(Virtual) Seminar Series | Rational Transplant Program Response to Outcome-based Regulation in Lung Transplantation
All dates for this event occur in the past.
Speaker: Saumya Sinha, Postdoctoral Researcher
Department of Computational and Applied Mathematics, Rice University
Abstract:
Organ transplantation is an increasingly common therapy for end-stage organ failure. In the past twenty years, transplant programs in the United States have seen increased scrutiny under two sets of federal regulations, whereby programs are evaluated based on their patients’ post-transplant survival outcomes. The intent of these regulations was to expand organ utilization and improve post-transplant outcomes. However, some transplant volume at some programs started to decline soon after the enactment of the regulations. Some researchers have attributed this decline to risk-averse patient selection, while others have questioned whether such a strategy would be rational.
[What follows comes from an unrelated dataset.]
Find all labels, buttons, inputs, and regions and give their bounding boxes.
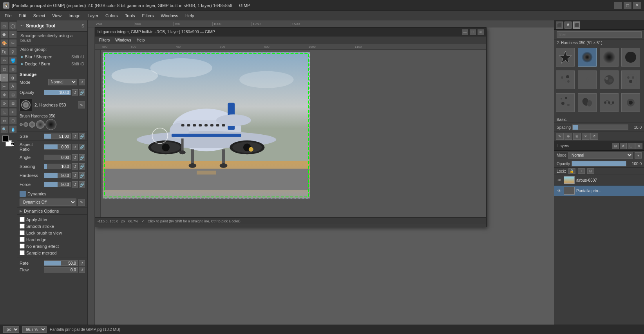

In this talk, we consider the perspective of a transplant program that seeks to maximize its transplant volume while controlling the risk of penalization under the regulatory criteria. We formulate the problem as a chance-constrained mixed-integer program. Through analytical results and numerical experiments calibrated with real transplant data, we demonstrate that it may in fact be rational for a transplant program to curtail its transplant volume to avoid penalization. We also highlight other shortcomings of the regulations, such as their disproportionate impact on medium-sized programs.
Bio:
Saumya Sinha is a postdoctoral researcher in the Department of Computational and Applied Mathematics at Rice University, and a visiting postdoctoral fellow at Houston Methodist Hospital. Her recent work uses optimization and analytics to study the incentives created by federal policies in organ transplantation. Prior to this, she received a PhD in Applied Mathematics with an ‘Advanced Data Science’ option from the University of Washington in 2018. Her research interests lie in sequential decision-making and optimization under uncertainty, with a focus on applications in healthcare operations and health policy.